Beagle Board as PCI guest card.

I just found the Beagle Board and is impressed by its capabilities.

Would it be possible to create a PCI multifunction card bases on its
design? It could function as a graphics card, sound card and USB card.
It could also do a lot of other cool stuff.

Most importantly it could function as a graphic card. At boot it would
have to emulate an industry standard VESA card, and when the host
system loads its drivers for the card, it would switch to be far more
capable.

I refurbish old computers and this would allow me to add HD graphics
and decoding, OpenGL, linux-compatible sound and s-video, USB 2.0 port
and other awesomeness in a package that is quite inexpensive.

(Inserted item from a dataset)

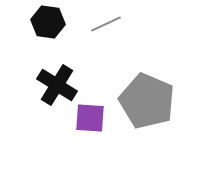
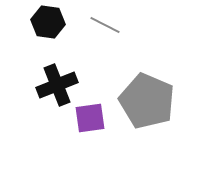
gray line: moved 1 px left, 1 px down; rotated 52 degrees clockwise
black cross: rotated 36 degrees clockwise
purple square: rotated 12 degrees counterclockwise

The ability to act as a USB device is nice, but BIOS would not be able
to output its graphics using an USB device. Also most machines i
refurbish has USB 1.X which are quite slow, if they have USB at all.
The PCI bus would provide a lot more bandwidth.

A Beagle Bord PCI card would extend a old computer capabilities a lot,
as it can do much more then graphics. It may even be useful to make
its processor the systems primary processor, rather then using it as a
coprocessor.

I can envision it being done, however, the throughput would not hold up to all the things you have on your list. The best interface available is the MMC 8 bit interface which would limit you to 480Mbps max, the same speed as a HS USB port. Of course that is only theoretcal as overhead issues would limit that further. You could design an FPGA to MMC interface that would implement the PCI interface. There is a second MMC port availble on the -xM which would give you two ports to work with which would double the throughput in theory. All of these would need the FPGA board created in order to do this.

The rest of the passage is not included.